For the welfare of his Ideal Commonwealth, Plato suggested a law which should provide:

“That the wives of our guardians are to be common, and their children are to be common, and no parent is to know his own child, nor any child his parent. . . . The proper officers will take the offspring of the goods parents to the pen or fold, and there they will deposit them with certain nurses who dwell in a separate quarter; but the offspring of the inferior, or of the better when they chance to be deformed, will be put away in some mysterious, unknown place, as they should be.”

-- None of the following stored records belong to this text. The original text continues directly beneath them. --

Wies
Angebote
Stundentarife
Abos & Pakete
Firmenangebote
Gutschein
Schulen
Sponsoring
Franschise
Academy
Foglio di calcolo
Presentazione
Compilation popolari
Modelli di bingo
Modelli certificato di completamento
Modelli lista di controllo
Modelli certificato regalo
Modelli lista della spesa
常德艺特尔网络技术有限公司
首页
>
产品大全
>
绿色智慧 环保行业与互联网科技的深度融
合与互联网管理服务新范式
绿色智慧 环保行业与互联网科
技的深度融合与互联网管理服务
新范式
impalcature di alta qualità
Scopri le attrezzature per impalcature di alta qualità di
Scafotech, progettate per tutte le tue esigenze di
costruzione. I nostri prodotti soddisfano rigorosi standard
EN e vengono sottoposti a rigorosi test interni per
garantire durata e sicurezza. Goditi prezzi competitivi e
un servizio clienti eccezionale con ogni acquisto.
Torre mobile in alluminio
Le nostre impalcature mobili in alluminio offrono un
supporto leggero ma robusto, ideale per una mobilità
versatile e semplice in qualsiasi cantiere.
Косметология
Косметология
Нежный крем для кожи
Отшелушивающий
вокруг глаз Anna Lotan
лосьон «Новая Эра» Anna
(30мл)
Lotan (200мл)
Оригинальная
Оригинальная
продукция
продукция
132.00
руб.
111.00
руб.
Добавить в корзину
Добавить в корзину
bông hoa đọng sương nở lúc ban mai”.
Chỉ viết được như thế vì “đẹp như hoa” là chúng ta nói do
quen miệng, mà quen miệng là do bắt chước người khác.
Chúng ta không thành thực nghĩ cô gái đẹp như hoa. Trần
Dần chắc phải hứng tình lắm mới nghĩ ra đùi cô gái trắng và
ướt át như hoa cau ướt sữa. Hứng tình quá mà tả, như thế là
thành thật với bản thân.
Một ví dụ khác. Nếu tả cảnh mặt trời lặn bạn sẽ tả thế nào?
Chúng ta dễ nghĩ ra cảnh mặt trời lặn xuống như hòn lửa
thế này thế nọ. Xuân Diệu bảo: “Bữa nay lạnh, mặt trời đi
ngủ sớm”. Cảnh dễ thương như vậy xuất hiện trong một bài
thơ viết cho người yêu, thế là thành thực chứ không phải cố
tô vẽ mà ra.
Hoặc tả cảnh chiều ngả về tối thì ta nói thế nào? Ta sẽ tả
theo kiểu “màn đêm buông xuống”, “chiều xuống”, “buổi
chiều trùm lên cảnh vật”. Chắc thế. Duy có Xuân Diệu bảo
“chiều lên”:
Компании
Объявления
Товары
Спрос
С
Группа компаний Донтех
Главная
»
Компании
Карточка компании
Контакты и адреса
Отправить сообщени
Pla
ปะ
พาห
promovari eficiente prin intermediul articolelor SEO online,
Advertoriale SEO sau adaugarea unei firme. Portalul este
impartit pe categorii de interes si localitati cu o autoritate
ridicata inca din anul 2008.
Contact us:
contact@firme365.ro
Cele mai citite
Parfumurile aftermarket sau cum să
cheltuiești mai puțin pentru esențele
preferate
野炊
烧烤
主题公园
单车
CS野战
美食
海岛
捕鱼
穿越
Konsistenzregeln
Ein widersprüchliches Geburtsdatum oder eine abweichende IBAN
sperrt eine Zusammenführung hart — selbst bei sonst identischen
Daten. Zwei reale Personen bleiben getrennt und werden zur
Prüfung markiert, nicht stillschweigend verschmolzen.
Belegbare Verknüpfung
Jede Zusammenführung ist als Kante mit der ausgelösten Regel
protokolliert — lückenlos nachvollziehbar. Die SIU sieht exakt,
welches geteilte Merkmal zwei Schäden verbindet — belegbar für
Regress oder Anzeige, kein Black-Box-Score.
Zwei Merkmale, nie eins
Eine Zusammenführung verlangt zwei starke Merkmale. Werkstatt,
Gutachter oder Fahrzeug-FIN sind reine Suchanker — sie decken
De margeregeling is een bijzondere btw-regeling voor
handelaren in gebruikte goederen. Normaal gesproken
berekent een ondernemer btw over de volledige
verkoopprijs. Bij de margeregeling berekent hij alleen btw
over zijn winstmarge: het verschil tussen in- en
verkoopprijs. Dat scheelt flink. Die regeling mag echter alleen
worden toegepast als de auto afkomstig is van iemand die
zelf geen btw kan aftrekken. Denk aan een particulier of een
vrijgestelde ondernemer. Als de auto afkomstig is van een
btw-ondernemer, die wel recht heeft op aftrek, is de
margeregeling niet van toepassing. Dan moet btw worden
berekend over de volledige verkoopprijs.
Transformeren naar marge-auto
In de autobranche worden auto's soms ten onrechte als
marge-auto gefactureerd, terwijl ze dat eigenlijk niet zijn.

In order to submerge the individual and develop ideal citizens, Sparta assembled the males at seven into barracks and intrusted their subsequent education and training to official guardians. Although such measures have been deliberately approved by men of great genius, their ideas touching the relation between individual and State were wholly different from those upon which our institutions rest; and it hardly will be affirmed that any legislature could impose such restrictions upon the people of a State without doing violence to both letter and spirit of the Constitution. Meyer v. Nebraska, 262 U.S. 390, 401-02 (1923), emphasis added.

The fundamental theory of liberty upon which all governments in this Union repose excludes any general power of the State to standardize its children by forcing them to accept instruction from public teachers only. The child is not the mere creature of the State; those who nurture him and direct his destiny have the right, coupled with the high duty, to recognize and prepare him for additional obligations. Pierce v. Soc’y of Sisters, 268 U.S. 510, 535 (1925), emphasis added.

That some parents may at times be acting against the interests of their children . . .creates a basis for caution, but is hardly a reason to discard wholesale those pages of human experience that teach that parents generally do act in the child’s best interests. The statist notion that governmental power should supersede parental authority in all cases becauseĀ some parents abuse and neglect children is repugnant to American tradition. Parham v. J.R., 442 U.S. 584, 602-03 (1979), citations omitted, emphasis added.

The liberty interest at issue in this case, “the interest of parents in the care, custody, and control of their children,” is perhaps the oldest of the fundamental liberty interests recognized by this Court. Troxel v. Granville, 530 U.S. 57, 65 (2000).